PARIS OLYMPICS 2024: LOCALS ASK IF THEY’RE WORTH THE TROUBLE

Are Parisians falling out of love with their own Olympic Games? That conclusion might seem inescapable after a series of bad news stories over the last couple of weeks, according to Yahoo Finance.

First the city’s own Mayor Anne Hidalgo said out of the blue that transport for next summer’s Games would “not be ready in time”.

Then it was announced that far from buses and metros being free for competition ticket-holders – as promised in the Paris bid for the Games – fares will actually double for the six weeks of the Olympics and Paralympics.

The police chief revealed that his security plan comprises no less than four separate exclusion zones around each Olympic venue – prompting the head of the hoteliers’ union to say it was “so complicated I get a headache just looking at it”.

And an Odoxa opinion poll showed that nearly one in two Françiliens – inhabitants of the Paris region – now thought the Games were a “bad thing”. The 44% negative rating was double what it was in 2021.

The same poll found that 52% of Françiliens were considering leaving Paris for the duration of the Games. “Perceptions about the Games are reaching alert level,” Odoxa reported.
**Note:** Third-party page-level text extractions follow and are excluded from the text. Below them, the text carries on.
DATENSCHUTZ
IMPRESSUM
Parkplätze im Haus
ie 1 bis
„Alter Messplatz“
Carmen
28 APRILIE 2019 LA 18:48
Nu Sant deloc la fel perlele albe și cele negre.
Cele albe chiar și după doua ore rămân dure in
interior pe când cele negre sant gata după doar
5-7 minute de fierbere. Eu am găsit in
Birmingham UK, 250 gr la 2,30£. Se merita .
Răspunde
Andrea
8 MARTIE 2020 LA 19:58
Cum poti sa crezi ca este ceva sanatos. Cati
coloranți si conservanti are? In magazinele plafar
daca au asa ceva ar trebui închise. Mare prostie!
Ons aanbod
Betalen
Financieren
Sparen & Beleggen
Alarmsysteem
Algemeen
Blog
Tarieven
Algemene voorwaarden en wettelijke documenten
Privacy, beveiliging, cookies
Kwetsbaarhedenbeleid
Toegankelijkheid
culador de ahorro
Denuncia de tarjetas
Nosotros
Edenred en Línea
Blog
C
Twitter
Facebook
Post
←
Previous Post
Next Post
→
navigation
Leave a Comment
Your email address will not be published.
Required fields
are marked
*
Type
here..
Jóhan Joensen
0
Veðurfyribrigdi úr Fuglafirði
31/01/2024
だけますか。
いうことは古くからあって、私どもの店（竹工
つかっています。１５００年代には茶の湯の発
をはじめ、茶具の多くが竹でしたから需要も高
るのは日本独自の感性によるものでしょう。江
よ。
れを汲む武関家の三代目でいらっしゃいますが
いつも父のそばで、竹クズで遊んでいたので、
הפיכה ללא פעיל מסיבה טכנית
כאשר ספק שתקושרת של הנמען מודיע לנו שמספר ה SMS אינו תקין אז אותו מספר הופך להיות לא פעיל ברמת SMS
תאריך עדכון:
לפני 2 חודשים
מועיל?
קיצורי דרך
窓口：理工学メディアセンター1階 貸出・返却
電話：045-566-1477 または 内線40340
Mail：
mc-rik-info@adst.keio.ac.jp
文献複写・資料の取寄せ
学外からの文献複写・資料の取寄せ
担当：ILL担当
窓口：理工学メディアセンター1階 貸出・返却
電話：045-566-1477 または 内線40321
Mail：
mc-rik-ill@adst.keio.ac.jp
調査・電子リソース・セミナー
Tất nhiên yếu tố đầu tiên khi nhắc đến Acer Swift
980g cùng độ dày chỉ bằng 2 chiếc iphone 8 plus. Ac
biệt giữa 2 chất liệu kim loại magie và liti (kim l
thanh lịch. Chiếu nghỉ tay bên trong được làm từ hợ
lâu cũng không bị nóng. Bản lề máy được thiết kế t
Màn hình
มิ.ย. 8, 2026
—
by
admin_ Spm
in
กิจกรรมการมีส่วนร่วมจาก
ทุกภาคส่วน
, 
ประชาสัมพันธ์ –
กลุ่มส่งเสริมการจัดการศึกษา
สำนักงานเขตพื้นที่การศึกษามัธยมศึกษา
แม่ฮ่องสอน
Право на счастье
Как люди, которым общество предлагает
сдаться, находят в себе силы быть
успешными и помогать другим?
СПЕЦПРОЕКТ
And that’s not even counting the row with 230 quayside booksellers or bouquinistes – self-proclaimed guardians of historic Paris – who are resisting attempts to dismantle their boxes for the 26 July opening ceremony.

Certainly it is not hard these days to find Parisians quite happy to curse the Games and all that comes with them.

“On the morning of June 9 I’m voting in the European elections then I’m out of here till September,” says Evelyne, 65, encountered by the Place de la Concorde (scene of several events including break-dancing, or as the French felicitously put it, le breaking).

“Paris will be unbearable,” she adds. “Impossible to park; impossible to move around; impossible to do anything. Madame Hidalgo has wrecked Paris, and I want no part of the Games.”